[EM] proportional constraints - help needed

[Peter Zbornik]

Dear all,

We recently managed, after some effort to elect some people in our
party using STV (five of seven board members of the Czech Green Party
and more recently some people to lead the Prague organisation etc.).
We used standard fractional STV, with strict quotas, valid empty
ballots, Hagenbach-Bischoff quota, no Meek.
It was the first bigger usage of STV in the Czech republic.
As a footnote, I would like to add, that one big advantage of
proportional election methods, is that it elects "the best people",
i.e. meaning the people, who have the biggest support in the
organisation.

Now we would like to go on using STV for primary elections to party
lists in our party.
I have a good idea on how to do it using proportional ranking, but am
not entirely confident in how to implement the gender quotas.
So here I would like to ask you, the experts, for help.
I have only found some old papers in election-methods, but they are
not of any great help to resolve the following problem, unfortunately.

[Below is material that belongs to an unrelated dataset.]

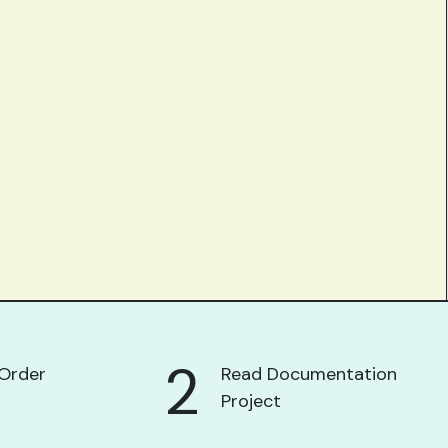
2
Order
Read Documentation
Project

The problem (after a slight simplification) is as follows:
We want to elect five seats with any proportional ranking method (like
Schulze proportional ranking, or Otten's top-down or similar), using
the Hagenbach-Bischoff quota
(http://en.wikipedia.org/wiki/Hagenbach-Bischoff_quota) under the
following constraints:
Constraint 1: One of the first two seats has to go to a man and the
other seat has to go to a woman.
Constraint 2: One of seat three, four and five has to go to a man and
one of those seats has to go to a woman.
Say the "default" proportional ranking method elects women to all five
seats, and thus that we need to modify it in a good way in order to
satisfy the constraints.

Now the question is: How should the quoted seats be distributed in
order to insure
i] that the seats are quoted-in fairly proportionally between the
voters (i.e. the same voters do not get both quoted-in seats) and at
the same time
ii] that the proportional ranking method remains fairly proportional?

---

Here is how I have been thinking about the problem myself.
I am not sure, however, that my line of thinking is the best or the
only one, so please read with a healthy amount of scepticism.
The problem can be re-formulated as follows.
Which method would make sure,
1) that a large number of voters do not get both of the quoted seats?
2) that the quoted seat is by default seat two and five, unless there
are compelling reasons to quote-in seat three or four (or, less
probably, seat one)?

There is a trade-off between questions 1) and 2) above, i.e.:
a) if seat two and five are quoted, then a large number of the voters
might get both the quoted seats - which would lead the quotas to be
non-proportionally distributed, making some voters dissatisfied.
b) assume we always quote in seat two (this could, but need not be
necessary). If we, by using some appropriate proportionality measure
(has to be defined), quote-in the candidate at seat three, four or
five, then a fraction of one vote might decide, that the quoted-in
seat should be seat number three instead of seat five, or the rule
could "prefer" quoting in at place three, instead of place five, as
place three would need to have higher support, than place five. Such a
quota rule would ignore the fact, that place three is more important
than place five, i.e. that the disturbance in the proportionality of
the proportional ranking would be higher, if the candidate would be
quoted in at seat three than seat five.

I.e. we search for
a) a quota proportionality measure and
b) a proportional ranking measure and
c) a rule, which "optimises" both the "quota proportionality" and the
"proportional ranking proportionality".

I am sure the above was not entirely easy to digest.
I am happy to take your questions and will do my best to clarify.
Any references to relevant papers would be more than welcome.

Best regards
Peter Zborník